You got it wrong OP. Eye area worth at least 3-4 points alone whereas lower third is totally useless and overrated. Not having a good eye area is simply a detriment to any progress or looksmax and there is nothing to do about it except to accept that you are a subhuman.


----------



## MD_Hopeful69 (Dec 24, 2018)

NormieKilla said:


> You got it wrong OP. Eye area worth at least 3-4 points alone whereas lower third is totally useless and overrated. Not having a good eye area is simply a detriment to any progress or looksmax and there is nothing to do about it except to accept that you are a subhuman.


Most aspects of eye area can be fixed as long as it’s not totally fucked


----------



## BeautifulBones (Dec 25, 2018)

Wool said:


> How to measure PFL, and what is the best length to have? want to check myself out.




It's more about PFL/PFW ratio 3.2 and up is good


NormieKilla said:


> You got it wrong OP. Eye area worth at least 3-4 points alone whereas lower third is totally useless and overrated. Not having a good eye area is simply a detriment to any progress or looksmax and there is nothing to do about it except to accept that you are a subhuman.



There's a member that got banned named Crisick. I dislike him for being narcy/trolly, but he slays on tinder like no tommorow with an average eye area

Keep Coping


MD_Hopeful69 said:


> Most aspects of eye area can be fixed as long as it’s not totally fucked



I got things set up, but todays christmas have the pics ready for me tomorrow, and I'll set you up


mojopin said:


> Not quite. Genetically speaking a good eye area is critical in order to be a slayer (surgery is too risky and not yet advanced enough to get top tier eyes). Whereas currently a good beard surgeries to enhance the jawline can be done quite easily with low risk. Without a good eye area, your time as a chad is limited, once the bone structure weakens it’s over



Crisick, the guy I just showed.

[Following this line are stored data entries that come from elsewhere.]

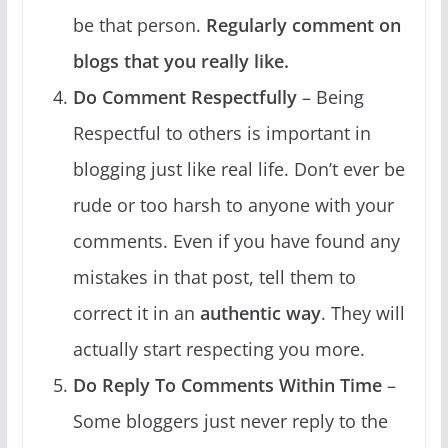
be that person.
Regularly comment on
blogs that you really like.
Do Comment Respectfully
– Being
Respectful to others is important in
blogging just like real life. Don’t ever be
rude or too harsh to anyone with your
comments. Even if you have found any
mistakes in that post, tell them to
correct it in an
authentic way
. They will
actually start respecting you more.
Do Reply To Comments Within Time
–
Some bloggers just never reply to the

There's to many examples of guys with average or below average eye area that can slay if they have a very good lower third


----------



## Coping (Dec 25, 2018)

Is jaw surgery + genio + wraparound jaw implant the best way to get a god tier lower third?


----------



## NormieKilla (Dec 25, 2018)

BeautifulBones said:


> It's more about PFL/PFW ratio 3.2 and up is good
> 
> 
> There's a member that got banned named Crisick. I dislike him for being narcy/trolly, but he slays on tinder like no tommorow with an average eye area
> ...


You are the one coping so hard. Did I say that you can't slay without O'pry eye area ? No. However, not having a good eye area will simply not allow you to be truly considered as hot or call it how you want. This Crisick must probably fuck chicks below his looks level, sometimes his looksmatchs and slighlty hotter girls occasionally. True Chads slay high quality girls and rarely resort fucking down.


----------



## theropeking (Dec 25, 2018)

NormieKilla said:


> You are the one coping so hard. Did I say that you can't slay without O'pry eye area ? No. However, not having a good eye area will simply not allow you to be truly considered as hot or call it how you want. This Crisick must probably fuck chicks below his looks level, sometimes his looksmatchs and slighlty hotter girls occasionally. True Chads slay high quality girls and rarely resort fucking down.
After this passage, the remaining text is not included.